E. Bernardo is interested at the development of ceramic materials based on glass, recycled or derived from natural and industrial waste, or based on preceramic polymers and inorganic fillers. In the field of glass-based materials, E. Bernardo deals with new engineering products, mainly obtained through viscous flow sintering, such as sintered glass-ceramics, glass-matrix and glass-ceramic composite materials, cellular glasses and glass-ceramics. The most recent updates concern, as an alternative, the alkali activation of glasses, for dense and porous product manufactured at nearly room temperature. The activity is supported by numerous national and international collaborations. In particular, E. Bernardo is the reference person for the research unit of the University of Padua, in the European projects “CoACH” (“Advanced glasses, Composites And Ceramics for High growth Industries European Training Network", H2020-MSCA grant agreement no. 642557), "New-MINE" ("EU Training Network for Resource Recovery Through Enhanced Lanfill Mining", H2020-MSCA grant agreement no. 721185) e "FunGlass" ("Centre for Functional and Surface Functionalized Glass", H2020-Widespread Teaming Phase 2 grant agreement no. 739566). The research unit of the University of Padua is in charge of work packages specifically dedicated to the reuse of different types of waste in eco-sustainable ceramic materials. E. Bernardo also deals with glass-ceramic materials for applications in tissue engineering (in the form of foams or three-dimensional scaffolds), starting from glasses or from preceramic polymers, containing micro- and nano-particles as active fillers. In addition to bioactive silicates, the latest research includes advanced ceramic materials, silicates or silicon oxy-nitrides (SiAlON ceramics), with various international collaborations.

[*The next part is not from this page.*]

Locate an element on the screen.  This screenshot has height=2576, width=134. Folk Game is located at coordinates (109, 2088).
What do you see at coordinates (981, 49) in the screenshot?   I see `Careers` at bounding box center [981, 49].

- Sustainable building materials from alkaline activation of waste glass
Glass recycling can only be implemented through a scrap purification phase. The purified fraction is effectively adopted as the secondary raw material. The residual fraction, mostly in the form of fine powders, is instead difficult to place, due to the concentration of heterogeneities (metallic, polymeric and ceramic particles). The research (with the possibility of collaborations with companies) involves the use of non-recyclable powders, suspended in alkaline solutions. The chemical attack determines the gelation of the suspensions, due to condensation reactions on the surface of the particles, with progressive drying (<100 °C). Glass powders, possibly modified with ceramic scraps, are transformed into innovative, dense (for the replacement of bricks or natural stones) or porous (for thermal and acoustic insulation) building materials.

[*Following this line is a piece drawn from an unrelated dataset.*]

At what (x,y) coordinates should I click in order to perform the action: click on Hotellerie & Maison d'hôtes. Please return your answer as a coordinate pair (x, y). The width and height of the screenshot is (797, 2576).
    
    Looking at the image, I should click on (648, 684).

- Multifunctional materials from inorganic waste supported by alkaline activation
The aforementioned alkaline activation process can be extended, from 'non-recyclable' fractions of glass cullet, to mixtures containing industrial and natural residues (metallurgical slag, ceramic fibers from decommissioned insulation, incineration residues of municipal solid waste, volcanic ashes). The research, again also with industrial collaborations, is aimed both at obtaining chemically stable materials (i.e. capable of retaining pollutants indefinitely) and at exploitation in the context of constructions and beyond. In particular, waste-derived materials may be as 'sorbents' of organic pollutants in wastewater
- Innovative photocatalytic materials based on waste glass
The alkaline activation of glass powders can be exploited in the field of additive manufacturing. Suspensions can be used as inks in the printing of porous structures by direct extrusion (direct ink writing); alternatively, porous structures (from SLA printing of glass and photosensitive resins) can be subjected to alkaline activation after sintering. The hierarchical porosity structure maximizes the absorption of organic pollutants. The degradation of the adsorbed substances is possible through the dispersion of nanoparticles (TiO2 or Fe3O4) in the activating alkaline solutions.
- Additive manufacturing of scaffolds for bone tissue engineering starting from innovative raw materials (cooperation with Dr. Hamada Elsayed, hamada.elsayed@unipd.it)
Innovative silicate bioceramics are easily obtained from the reaction of fillerized silicone matrices with oxides; complex topology scaffolds derive from stereolithography of the mixtures, modified with photosensitive resins. Micro- and nano-metric fillers in powder form can be replaced by dispersions of molten salts, in emulsion in the silicone/photosensitive resin mixtures.
- Innovative dielectric coatings on metallic conductors, based on pre-ceramic polymers
Silicones and fillers can be deposited on metallic conductors, in order to configure innovative dielectric coatings. The research, also in collaboration with a company, is aimed at manufacturing coatings capable of withstanding over 500 °C, acconding to the ceramic transformation of the silicone/oxide mixtures.